Genetic investigations of neurocognitive phenotypes aim to elucidate mechanisms underlying cognitive function and behavior, and to further our understanding of the pathogenesis of neuropsychiatric disorders. A series of advances in genomics and bioinformatics have transformed human genetics over the past decade. For example, when genome wide association studies (GWAS) began, in about 2005, only a few genes associated with complex human traits had yet been identified. By 2010, GWAS had detected almost one thousand distinct genetic loci unequivocally associated with one or more such traits, i.e., having achieved a commonly accepted statistical threshold for genome wide significance (p < 5 × 10-8) and having been replicated in at least one independent sample (http://www.genome.gov/gwastudies/). During this period cognitive neuroscience has also experienced a technology-driven transformation; for example, the proliferation of various neuroimaging modalities has led to the delineation of a wide and still growing array of novel phenotypes. The apparent high heritability of many of these measures has in turn led to intense efforts to identify the responsible genetic loci. While several putative neurocognitive trait associations have been the focus of considerable attention, human geneticists have accepted almost none of them as having achieved validation, given the widely agreed upon statistical threshold noted above. At the same time, the genome wide approaches, which have been so clearly validated for a wide variety of complex traits, have not yet yielded clear associations for neurocognitive phenotypes. There is thus currently a disconnect between the fields of human genetics and cognitive neuroscience. In this perspective we discuss the basis for this gap and suggest strategies for bridging it. We illustrate key points by comparing and contrasting investigations of several prominent neurocognitive phenotypes with genetic studies of various “medical” traits. A comprehensive review of neurocognitive measures is, however, beyond our purview

Genetic architecture and genetic dissection of complex phenotypes

Understanding the challenges involved in genetic elucidation of neurocognitive phenotypes requires an appreciation of the current state of knowledge regarding the genetic architecture of human phenotypes generally.

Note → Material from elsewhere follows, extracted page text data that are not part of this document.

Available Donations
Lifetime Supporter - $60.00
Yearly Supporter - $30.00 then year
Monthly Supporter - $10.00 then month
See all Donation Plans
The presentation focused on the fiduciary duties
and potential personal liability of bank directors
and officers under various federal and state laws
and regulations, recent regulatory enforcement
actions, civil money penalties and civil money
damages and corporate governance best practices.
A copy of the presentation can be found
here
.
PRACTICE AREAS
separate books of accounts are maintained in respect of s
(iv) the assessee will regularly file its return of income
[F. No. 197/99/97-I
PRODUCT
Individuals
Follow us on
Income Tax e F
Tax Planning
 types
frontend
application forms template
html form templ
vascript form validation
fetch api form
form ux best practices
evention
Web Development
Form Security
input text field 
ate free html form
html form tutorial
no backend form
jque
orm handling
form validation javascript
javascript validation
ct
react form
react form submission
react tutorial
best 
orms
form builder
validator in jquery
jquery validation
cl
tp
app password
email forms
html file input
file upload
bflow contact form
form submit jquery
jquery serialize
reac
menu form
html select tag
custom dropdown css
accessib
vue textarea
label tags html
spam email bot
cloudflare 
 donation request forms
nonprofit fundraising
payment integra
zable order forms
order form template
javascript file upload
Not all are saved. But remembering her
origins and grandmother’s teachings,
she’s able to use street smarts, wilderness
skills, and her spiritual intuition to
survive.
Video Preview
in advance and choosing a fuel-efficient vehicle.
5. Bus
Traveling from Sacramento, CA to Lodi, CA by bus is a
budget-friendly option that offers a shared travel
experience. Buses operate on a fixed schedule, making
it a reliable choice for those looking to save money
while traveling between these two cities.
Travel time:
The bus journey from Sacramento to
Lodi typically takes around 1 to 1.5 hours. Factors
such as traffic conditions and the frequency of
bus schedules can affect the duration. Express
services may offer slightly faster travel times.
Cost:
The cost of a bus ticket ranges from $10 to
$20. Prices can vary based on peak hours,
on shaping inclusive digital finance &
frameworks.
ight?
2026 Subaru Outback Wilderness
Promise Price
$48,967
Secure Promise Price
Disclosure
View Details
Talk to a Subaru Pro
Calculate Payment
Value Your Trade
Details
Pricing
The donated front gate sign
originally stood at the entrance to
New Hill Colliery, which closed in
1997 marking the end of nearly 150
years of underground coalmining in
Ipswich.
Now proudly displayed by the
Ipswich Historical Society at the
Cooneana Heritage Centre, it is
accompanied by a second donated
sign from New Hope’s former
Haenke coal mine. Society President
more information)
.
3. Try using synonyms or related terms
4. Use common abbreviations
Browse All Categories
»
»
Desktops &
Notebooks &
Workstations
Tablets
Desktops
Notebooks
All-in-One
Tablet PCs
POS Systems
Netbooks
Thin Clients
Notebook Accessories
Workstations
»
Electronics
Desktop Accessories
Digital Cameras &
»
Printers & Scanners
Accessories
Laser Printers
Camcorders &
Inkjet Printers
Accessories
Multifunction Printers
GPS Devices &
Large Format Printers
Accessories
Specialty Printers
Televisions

Among the greatest scientific advances of the past few decades has been the mapping of human genomes at increasingly high resolution, from the discovery of the first genetic markers, to the current prospect of complete sequencing on a population-wide scale. Accompanying this progress has been an increasingly nuanced appreciation of the relationship between human genotypic and phenotypic variation. In the late 1980’s and early 1990’s, genetic mapping studies identified mutations that precisely predicted risk for numerous rare disorders with Mendelian inheritance patterns, with Huntington’s disease being perhaps the most widely known example within neuropsychiatry (The Huntington’s Disease Collaborative Research Group, 1993). Mapping such mutations using whole genome linkage analysis and fine-mapping association analysis became straightforward once genomics efforts had identified sufficient numbers of polymorphic markers (Freimer and Sabatti, 2004). The spectacular successes of these studies created an expectation that similarly predictive mutations could explain risk for common diseases, and could be identified using similar methods. This expectation proved incorrect. Despite extensive efforts by numerous investigators, genetic mapping studies failed to implicate any such mutations in the causation of common disorders, with the notable exception of a few instances in which clearly unusual families demonstrated Mendelian transmission of a particularly distinctive phenotypic variant. Examples within neurogenetics include a rare familial form of migraine accompanied by additional phenotypes (hemiplegia and cerebellar atrophy) and accounted for by dominant mutations in the calcium channel gene CACNL1A4 (Ophoff et al., 1996) or Familial Alzheimer Disease. In the latter example, the discovery that dominant mutations in one of three genes (APP, PS1, and PS2) are implicated in early onset of the disorder in a small number of families has helped transform our understanding of biological processes underlying neurodegeneration (Selkoe and Podlisny, 2002).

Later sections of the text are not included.